CHAPTER XXII—HOW AARON RETURNS HOME

THE belated passports arrive, and Aaron journeys to Paris. It is now with him as it was with the unfortunate gentleman, celebrated in Scripture, who went down into a certain city only to fall among thieves. Fouché orders his police to dog him. The post office is given instructions; his letters are stolen—those he writes as well as those he should receive.

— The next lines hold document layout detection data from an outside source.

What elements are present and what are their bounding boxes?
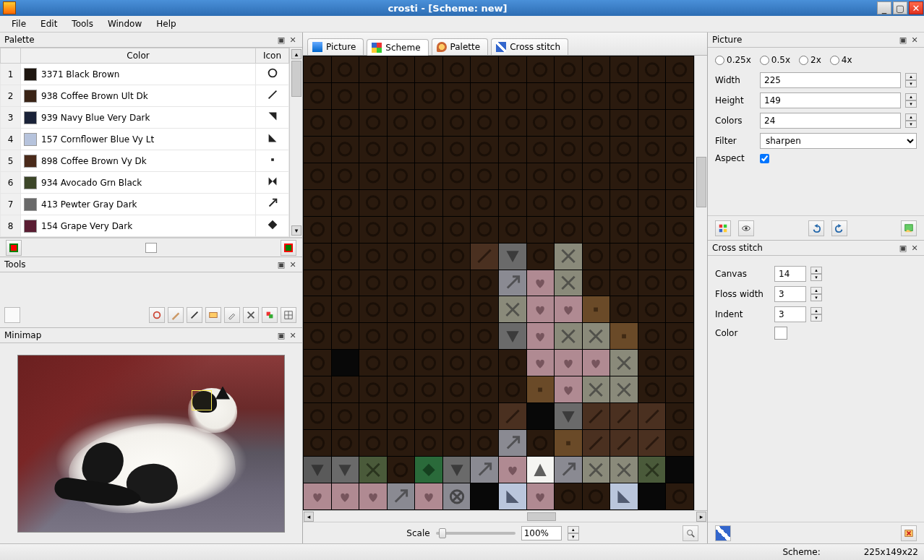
height-spin[interactable]: ▴▾: [905, 93, 917, 108]
stitch-cell[interactable]: [443, 163, 471, 189]
stitch-cell[interactable]: [359, 376, 387, 402]
stitch-cell[interactable]: [388, 430, 415, 456]
menu-edit[interactable]: Edit: [33, 17, 64, 31]
cross-delete-icon[interactable]: [901, 525, 917, 541]
stitch-cell[interactable]: [304, 483, 331, 509]
stitch-cell[interactable]: [638, 403, 666, 429]
stitch-cell[interactable]: [666, 376, 693, 402]
stitch-cell[interactable]: [415, 83, 442, 109]
stitch-cell[interactable]: [638, 483, 666, 509]
stitch-cell[interactable]: [583, 270, 610, 296]
maximize-button[interactable]: ▢: [893, 1, 907, 14]
stitch-cell[interactable]: [415, 350, 442, 376]
undo-icon[interactable]: [808, 220, 824, 236]
stitch-cell[interactable]: [359, 190, 387, 216]
stitch-cell[interactable]: [415, 110, 442, 136]
stitch-cell[interactable]: [332, 190, 359, 216]
stitch-cell[interactable]: [388, 323, 415, 349]
stitch-cell[interactable]: [555, 137, 582, 163]
stitch-cell[interactable]: [304, 376, 331, 402]
stitch-cell[interactable]: [555, 190, 582, 216]
stitch-cell[interactable]: [304, 244, 331, 270]
stitch-cell[interactable]: [638, 190, 666, 216]
palette-swatch-fg-icon[interactable]: [6, 240, 22, 256]
stitch-cell[interactable]: [359, 457, 387, 483]
stitch-cell[interactable]: [388, 376, 415, 402]
stitch-cell[interactable]: [332, 137, 359, 163]
tool-grid-icon[interactable]: [281, 307, 296, 323]
stitch-cell[interactable]: [666, 217, 693, 243]
picture-close-icon[interactable]: ✕: [910, 35, 920, 45]
minimap-float-icon[interactable]: ▣: [276, 330, 286, 340]
stitch-cell[interactable]: [555, 403, 582, 429]
stitch-cell[interactable]: [610, 457, 638, 483]
canvas-hscroll[interactable]: ◂▸: [303, 510, 707, 522]
stitch-cell[interactable]: [499, 483, 526, 509]
stitch-cell[interactable]: [415, 56, 442, 82]
tool-circle-icon[interactable]: [149, 307, 165, 323]
stitch-cell[interactable]: [610, 137, 638, 163]
stitch-cell[interactable]: [583, 483, 610, 509]
stitch-cell[interactable]: [359, 217, 387, 243]
indent-spin[interactable]: ▴▾: [810, 307, 822, 322]
tool-erase-icon[interactable]: [243, 307, 259, 323]
stitch-cell[interactable]: [555, 244, 582, 270]
stitch-cell[interactable]: [415, 163, 442, 189]
width-input[interactable]: [760, 72, 901, 88]
stitch-cell[interactable]: [471, 296, 498, 322]
tab-picture[interactable]: Picture: [307, 38, 364, 55]
stitch-cell[interactable]: [359, 270, 387, 296]
stitch-cell[interactable]: [527, 83, 555, 109]
stitch-cell[interactable]: [527, 110, 555, 136]
stitch-cell[interactable]: [471, 483, 498, 509]
stitch-cell[interactable]: [332, 430, 359, 456]
width-spin[interactable]: ▴▾: [905, 73, 917, 87]
stitch-cell[interactable]: [388, 483, 415, 509]
palette-current-color[interactable]: [145, 243, 157, 253]
tool-fill-icon[interactable]: [205, 307, 221, 323]
stitch-cell[interactable]: [666, 163, 693, 189]
stitch-cell[interactable]: [527, 403, 555, 429]
cross-preview-icon[interactable]: [715, 525, 731, 541]
stitch-cell[interactable]: [638, 83, 666, 109]
stitch-cell[interactable]: [415, 137, 442, 163]
stitch-cell[interactable]: [471, 270, 498, 296]
stitch-cell[interactable]: [388, 56, 415, 82]
stitch-cell[interactable]: [388, 350, 415, 376]
stitch-cell[interactable]: [443, 323, 471, 349]
eye-icon[interactable]: [738, 220, 754, 236]
stitch-cell[interactable]: [527, 270, 555, 296]
palette-scrollbar[interactable]: ▴ ▾: [289, 48, 302, 237]
stitch-cell[interactable]: [499, 376, 526, 402]
stitch-cell[interactable]: [666, 190, 693, 216]
stitch-cell[interactable]: [304, 296, 331, 322]
stitch-cell[interactable]: [304, 457, 331, 483]
stitch-cell[interactable]: [610, 270, 638, 296]
stitch-cell[interactable]: [638, 137, 666, 163]
stitch-cell[interactable]: [359, 323, 387, 349]
stitch-cell[interactable]: [304, 190, 331, 216]
cross-close-icon[interactable]: ✕: [910, 243, 920, 253]
stitch-cell[interactable]: [638, 56, 666, 82]
stitch-cell[interactable]: [666, 403, 693, 429]
stitch-cell[interactable]: [583, 457, 610, 483]
stitch-cell[interactable]: [499, 56, 526, 82]
stitch-cell[interactable]: [638, 323, 666, 349]
stitch-cell[interactable]: [388, 137, 415, 163]
stitch-cell[interactable]: [359, 403, 387, 429]
stitch-cell[interactable]: [332, 244, 359, 270]
stitch-cell[interactable]: [666, 483, 693, 509]
stitch-cell[interactable]: [388, 270, 415, 296]
stitch-cell[interactable]: [443, 56, 471, 82]
canvas-input[interactable]: [774, 266, 806, 282]
stitch-cell[interactable]: [610, 190, 638, 216]
tool-pencil-icon[interactable]: [168, 307, 184, 323]
stitch-cell[interactable]: [499, 323, 526, 349]
stitch-cell[interactable]: [610, 110, 638, 136]
stitch-cell[interactable]: [359, 83, 387, 109]
stitch-cell[interactable]: [583, 323, 610, 349]
menu-help[interactable]: Help: [149, 17, 183, 31]
stitch-cell[interactable]: [471, 137, 498, 163]
stitch-cell[interactable]: [666, 296, 693, 322]
stitch-cell[interactable]: [666, 350, 693, 376]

What is at the bottom of all this French scoundrelism? Madison the weak is president in Washington. That is to say, he is called “president,” the actual power abiding in Mon-ticello with Jefferson, at whose political knee he was reared. Armstrong is Madison’s minister to France. Armstrong is a New York politician married to a Livingston, and, per incident, a promoted puppet of Jefferson’s. McRae is American consul at Paris—McRae, who sat at the back of Wirt and Hay during the Richmond trial. It is these influences, directed from Mon-ticello, which, in each of its bureaus, oppose the government of Napoleon to Aaron. By orders from Monticello, “every captain, French or American, is instructed to convey no letter or message or parcel for Colonel Burr. Also such captain is required to make anyone handing him a letter or parcel for delivery in the United States, to pledge his honor that it contains nothing from Colonel Burr.” In this way is Aaron shut off from his friends and his supplies. He writes in his diary:

“These vexations arise from the machinations of Minister Armstrong, who is indefatigable in his exertions to my prejudice, being goaded on by personal hatred, political rancor, and the native malevolence of his temper.”

Aaron waits on Savary, and finds that minister polite but helpless. He sees Fouché; the policeman is as polite and as helpless as Savary.